Progress is being made.  On May 17, 2017, the House Education and the Workforce Committee voted unanimously to move The Strengthening Career and Technical Education for the 21st Century Act forward.  This new act “would provide federal funds to increase access to career and technical education (CTE) and, in particular, to extend such access to more students from disadvantaged communities.”[i]  As businesses needs have evolved, so too must the skills of our employees.  Skilled workers are needed in many industries throughout the country; manufacturing, construction, carpentry, healthcare, computer programming, engineering, auto mechanics, transportation, HVAC, plumbing, electric and welding.  The bill is designed for U.S. workers compete in a global economy.

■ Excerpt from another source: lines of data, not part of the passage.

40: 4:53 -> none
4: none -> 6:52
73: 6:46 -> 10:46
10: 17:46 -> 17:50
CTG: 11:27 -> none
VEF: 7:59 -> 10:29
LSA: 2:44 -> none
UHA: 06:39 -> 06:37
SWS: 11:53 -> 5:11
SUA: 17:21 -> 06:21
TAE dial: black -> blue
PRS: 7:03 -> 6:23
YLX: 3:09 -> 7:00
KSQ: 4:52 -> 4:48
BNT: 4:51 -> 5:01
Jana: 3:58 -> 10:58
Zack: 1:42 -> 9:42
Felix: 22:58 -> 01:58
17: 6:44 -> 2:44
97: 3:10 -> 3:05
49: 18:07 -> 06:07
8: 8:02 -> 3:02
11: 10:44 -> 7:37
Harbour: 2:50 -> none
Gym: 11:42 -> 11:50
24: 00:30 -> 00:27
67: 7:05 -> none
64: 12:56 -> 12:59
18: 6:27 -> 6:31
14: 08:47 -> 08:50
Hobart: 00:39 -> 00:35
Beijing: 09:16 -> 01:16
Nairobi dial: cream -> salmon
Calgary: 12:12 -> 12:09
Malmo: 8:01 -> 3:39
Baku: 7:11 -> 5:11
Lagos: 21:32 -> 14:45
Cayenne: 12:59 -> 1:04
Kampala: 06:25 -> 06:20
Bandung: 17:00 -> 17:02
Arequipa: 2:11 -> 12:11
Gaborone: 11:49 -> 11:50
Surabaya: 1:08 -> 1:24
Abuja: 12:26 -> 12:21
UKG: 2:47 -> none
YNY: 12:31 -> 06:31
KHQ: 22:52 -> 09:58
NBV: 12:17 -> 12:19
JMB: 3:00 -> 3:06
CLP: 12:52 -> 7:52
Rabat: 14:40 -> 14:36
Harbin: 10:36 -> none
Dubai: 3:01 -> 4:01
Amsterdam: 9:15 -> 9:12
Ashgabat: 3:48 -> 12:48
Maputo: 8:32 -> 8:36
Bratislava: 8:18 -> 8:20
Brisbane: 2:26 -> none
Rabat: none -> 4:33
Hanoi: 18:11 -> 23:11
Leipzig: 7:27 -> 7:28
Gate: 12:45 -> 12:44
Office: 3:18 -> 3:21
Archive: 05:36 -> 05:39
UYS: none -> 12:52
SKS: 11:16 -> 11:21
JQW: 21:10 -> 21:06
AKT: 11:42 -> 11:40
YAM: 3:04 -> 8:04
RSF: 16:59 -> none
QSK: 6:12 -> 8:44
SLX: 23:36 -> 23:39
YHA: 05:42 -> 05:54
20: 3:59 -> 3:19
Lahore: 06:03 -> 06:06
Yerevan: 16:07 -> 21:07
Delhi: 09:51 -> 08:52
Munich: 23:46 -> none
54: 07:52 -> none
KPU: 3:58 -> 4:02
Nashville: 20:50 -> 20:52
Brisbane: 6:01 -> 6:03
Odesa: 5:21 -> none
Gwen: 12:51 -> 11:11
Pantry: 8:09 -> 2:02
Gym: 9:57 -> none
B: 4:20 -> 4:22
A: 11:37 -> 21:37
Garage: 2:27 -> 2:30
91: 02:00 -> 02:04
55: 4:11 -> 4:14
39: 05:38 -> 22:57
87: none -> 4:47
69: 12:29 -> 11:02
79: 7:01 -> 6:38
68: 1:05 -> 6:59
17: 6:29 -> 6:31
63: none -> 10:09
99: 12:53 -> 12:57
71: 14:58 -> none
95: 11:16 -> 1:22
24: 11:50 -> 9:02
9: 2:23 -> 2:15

Below are 4 updates on expectations and path-forward:

  1. Employers need to be involved in the training and education processes for current or prospective workers. “Organizations must ensure that state and local governments know what their skill needs are so that officials can create programs under this legislation.”[ii]  Do not be afraid to provide feedback on both the positives and negatives of a program.


  1. State and local governments would be responsible for crafting and designing programs that best fit the needs of employers in the local communities. Upon approval and implementation, state and federal governments would also have to submit results of the effectiveness of the CTE trainings to federal agencies. 


  1. In 2016, a similar bill went to the Senate, but ran out of time when it was delayed by debates over the education secretary’s role in deciding how states can potentially spend money under the 2016 proposed law. The role of the Senate debates or education secretary is yet to be determined on progressing the new bill forward and spending.   


  1. The legislation is focused on post-secondary training for trade jobs in the U.S., that do not require a four-year degree. The impact of this bill, if passed will be significant as there is a need throughout the country to have trained and skilled workers in many industries. 

The value of The Strengthening Career and Technical Education for the 21st Century Act, could have great potential for additional training’s in our area.  Remember, this is federal legislation and does not include any training funding from New York State.  The key to any legislation such as this is the effectiveness of the training.  As employer’s we need to offer feedback and input into these programs, while holding state and local government entities accountable.  Developing training takes a tremendous amount of resources, resources that we are paying for.  You get out what you put in.  The employees and/or potential employees do have responsibility in ensuring that the training is effective and successful as well.  We will continue to monitor the act as it progress through the different branches of government for any amendments or updates.